Logistics and history aside, it's hard to keep straight what was past and what is present on these visits back to the place that I once felt I owned. I forgot how to get to Barbican, and I forgot which one was the passing lane. The right one, right? Babies are kids, kids are smart-mouth teenagers, teenagers are grownups. Grownups, dammit. When did that happen? When did Nikki's baby become this shy child who doesn't know me? C'mon kid, you loved me once. Come here, come play.

But, in the words of Diaz, it is the "mind-boggling poverty" that most throws me for a loop on these return trips. When you live among the grit and the grime and grind of hunger, poverty, and disease, it's no sweat. It's a day at the office. If you're lucky enough to have a job that lets you participate, you do what you can to listen, to organize, to network, to link the poor with some zinc and a few seeds, or a chicken, or a homework group, or a library, or a hug. And nobody hugs like a Jamaican child. No-body.

But now, I'm superfluous. Entirely superfluous. I may not be frightened of the poor selling peanuts at intersections, and I sure don't blink at the rusting zinc shacks, but there isn't a thing I can do about the problems I watch my friends endure. The sixth grader who straight-up dropped out of school? The elderly man slipping into dementia, alone and forgotten? The kids so hungry I can count their ribs? Mind. Boggling. Poverty. And no way to participate. My redemption lies in my reason for being here, for this return trip is no vacation. This return trip puts me, for the first time, into the "staff" category of my beloved Passionist Volunteers International. I'm here to assist. To help the new tenth (tenth! can we even believe it? who woulda thunk!) group of volunteers transition into their new life. It is a blessing that redeems me and gives me hope. Bring it, mosquitos. Bring it.

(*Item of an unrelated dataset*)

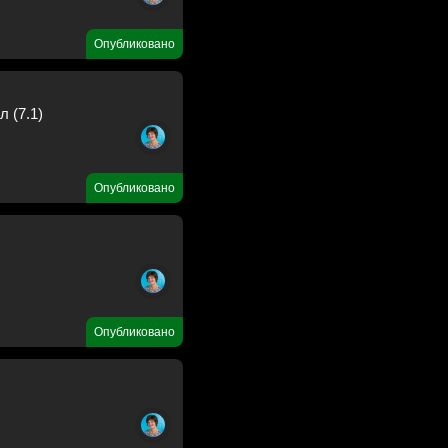
Опубликовано
 (7.1)
Опубликовано
Опубликовано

This trip, this experience, these mosquito bites, give me the opportunity for meaning. I can see my friends, my friends for whom life remains relatively unchanged. I can spend time with the new volunteers and impart what little knowledge I've jealously guarded and retained. Mind boggling poverty? Of course. But returning to this whirligig of life grants me participation, grants me salvation. I'm back, Jamaica. Come here, come play.